Do you reconcile your books? Do you automatically download your bank transactions into your accounting software? What happens after that? Do you perform a manual reconciliation? If yes, congratulations because you are limiting your financial exposure. If not, you should be!
Simply downloading bank statements is NOT reconciling your books. The purpose of reconciling your books is to ensure all financial transactions are accounted for properly and that no money has left your company without you knowing about it.
Many small businesses struggle with controlling their finances, but that doesn’t mean that they have money flowing out the door and have no idea how much or where it’s going. Although that may be so in some businesses, many are likely to be cases of poor financial management.
Conventional wisdom in the financial world involves segregation of duties. That means those that count the beans shouldn’t handle the beans themselves. Unless you’re a one-person shop, the person who handles cash and checks shouldn’t also be doing the bookkeeping. When the same person does both, there is a much higher chance for fraud or embezzlement.
Large companies resolve the issue by having a segregated accounting department. Financial transactions occur throughout the organization, records are created, and those records are sent to the accounting department to be recorded on the company’s books. Those books are then reconciled with the bank statements. In cases where the bank and the books do not match, the items are researched.
Not every unreconciled transaction represents fraud or embezzlement. In fact, a very small number will ever be fraudulent. Most simply occur because of internal errors. Someone may have entered a six that looked like an eight. Those types of errors are resolved by the accountant. When the reconciliation is complete, a supervisor will review the reports and if satisfactory they will sign off on them. This is the most common and most secure way to ensure you have proper controls on your money.
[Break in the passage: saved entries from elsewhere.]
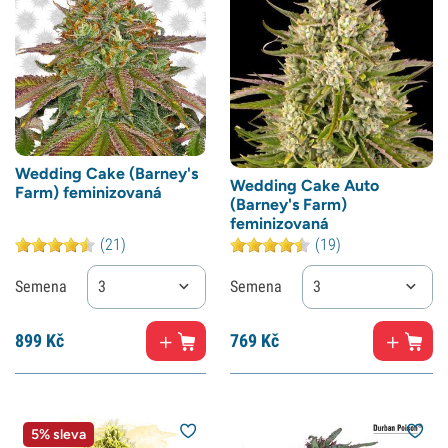
Wedding Cake (Barney's
Wedding Cake Auto
Farm) feminizovaná
(Barney's Farm)
feminizovaná
(21)
(19)
Semena
3
Semena
3
899
Kč
769
Kč
5% sleva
What if you are a small business that doesn’t have the resources to have separate departments of dedicated staff to perform these functions? Does this mean your business is more at risk of something going awry? Theoretically, yes. However, there are many workarounds to prevent that from happening. For small business owners, you must think in these terms and do your reconciliations on schedule. Develop a process that makes you feel comfortable that you have control over where your money is going.
You can never prevent fraud or embezzlement completely, but you can stay on top of your business. If you have trouble doing that (many small businesses do), outsource.